18/08/2014 17:40
New Invincea COO Norm Laudermilch is a pioneer in IT security
I didn’t get interested in computer security until going to work in the intelligence community right out of college.
I can’t talk about the agency I worked with as a government contractor. But the next thing I knew, I was solving security problems critical to our nation’s security.
This is the late ’80s and early ’90s. There was no security industry in those days. This is really when all the groundwork was being laid for what would become the information security industry that we take for granted today. I was very lucky to get in on the ground floor when some of the greatest minds in security were just coming together.
The Internet explosion was happening. I got the great honor of being probably what was one of the first [chief information security officers] in the world. UUnet, one of the first Internet services companies, called me out of the blue. I was really honored to be chosen as that person, and that is what drew me out of the intelligence world and into the commercial space.

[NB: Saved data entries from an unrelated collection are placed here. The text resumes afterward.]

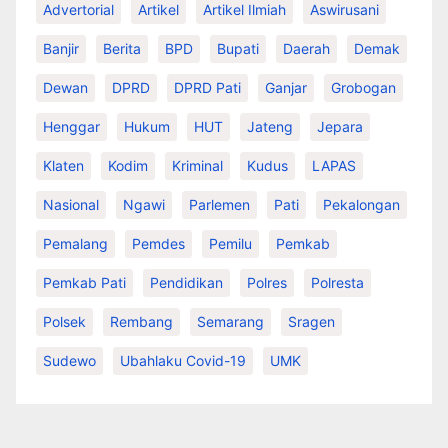
Advertorial
Artikel
Artikel Ilmiah
Aswirusani
Banjir
Berita
BPD
Bupati
Daerah
Demak
Dewan
DPRD
DPRD Pati
Ganjar
Grobogan
Henggar
Hukum
HUT
Jateng
Jepara
Klaten
Kodim
Kriminal
Kudus
LAPAS
Nasional
Ngawi
Parlemen
Pati
Pekalongan
Pemalang
Pemdes
Pemilu
Pemkab
Pemkab Pati
Pendidikan
Polres
Polresta
Polsek
Rembang
Semarang
Sragen
Sudewo
Ubahlaku Covid-19
UMK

If you think back to when smartphones first started coming out and people were syncing their e-mails and their corporate files to these mobile devices, all of a sudden the corporate perimeter that we used to think of as the border for security no longer existed. So we created a company called Trust Digital to apply the same security fundamentals to mobile devices, because now the corporate network extended to every one of their employees’ pockets.
At Terremark, we’re now solving the security problem on a global scale, because cloud computing has now become one of the largest tools in the IT administrator’s toolbox. Just about every corporation in the world is outsourcing some piece of their IT services or their IT technology. At Terremark, we were not only focused on building the data centers and the cloud-computing infrastructure that IT administrators use, but I was also focused on securing that infrastructure so that as companies outsourced their IT infrastructure, they got better security, better performance and better availability than they can deliver themselves.
I’ve been innovating in the security space at this point for 25 years, and in my mind, right now the most critical area of IT security that needs innovation and a total renovation is endpoint security. It’s the person sitting at their desk or the person with their laptop at Starbucks. It’s the biggest threat we face.
I looked at a lot of companies, and Invincea’s creative approach to securing the endpoint in a new way was irresistible to me. As I interviewed, I learned they have a world-class team, some of the best I’ve ever met in my life, so I joined them.